PRINCETON — Finances, past and present, were on the agenda for the recent meeting of the Princeton Park Board.
At Monday’s meeting, Elaine Russell, executive director, gave an overview of the recent 44-page audit received by the park district.
The combining balance sheet of all funds for the fiscal year ending June 30, were balanced and healthy, Russell said. Those funds include the general, special revenue, debt service, enterprise and internal service funds, which includes the park district’s assets and liabilities.
The park district has three long-term liabilities/debts, Russell said. Those include three years remaining on the Peru Street property purchase; 11 years remaining on revenue bonds to complete the Zearing Park expansion project; and the park district’s annual working cash general obligation bonds.
The auditors found all information presented by the park district to be complete and accurate.
To get a look at the “bigger picture,” Russell also presented a financial snapshot history of the ending balances of the cash on hand fund since 2007, noting major projects, grants or bond actions taken in that particular year.
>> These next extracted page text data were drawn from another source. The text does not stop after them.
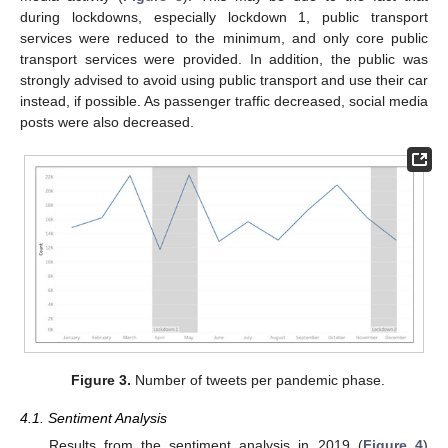
during lockdowns, especially lockdown 1, public transport
services were reduced to the minimum, and only core public
transport services were provided. In addition, the public was
strongly advised to avoid using public transport and use their car
instead, if possible. As passenger traffic decreased, social media
posts were also decreased.
Figure 3.
Number of tweets per pandemic phase.
4.1. Sentiment Analysis
Results from the sentiment analysis in 2019 (
Figure 4
)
For instance, in 2007, the park district ended the fiscal year with an ending cash on hand balance of $424,182, which was after the $400,000 purchase of 40 acres adjacent to Zearing Park and the $164,240 purchase of the Thompson Street property on the north edge of Zearing Park. The 40-acre purchase was funded in part by an $303,500 state grant, Russell said.
In 2009, the park district had a ending cash on hand balance of $2.3 million, which included bond money of $1.8 million for the Zearing Park expansion project. The park district ended the 2013 fiscal year with a cash on hand balance of $965,760.
On Tuesday, Russell said the history of “ending cash on hand” is important in the budget planning for each new year. The district is working on a new budget year while in the middle of the current year’s budget. If a budget is planned around the idea of successfully attaining year-end figures, then revenues and expenses must also be maintained, she said.
“Spending down can easily be seen by ending cash on hand and is a marker for making change,” Russell said.
Looking at the park district’s healthy financial condition, Russell said it has taken the dedication of the board and employees to understand the yearly budget in order for them to bring in the needed revenues and to stay within the limitations determined for expenses.
“The park district uses this question when spending money, ‘Is this a want or a need?’ If we need it, we try our best to put it in the budget. If it something we think we want, it is set on the back burner,” Russell said.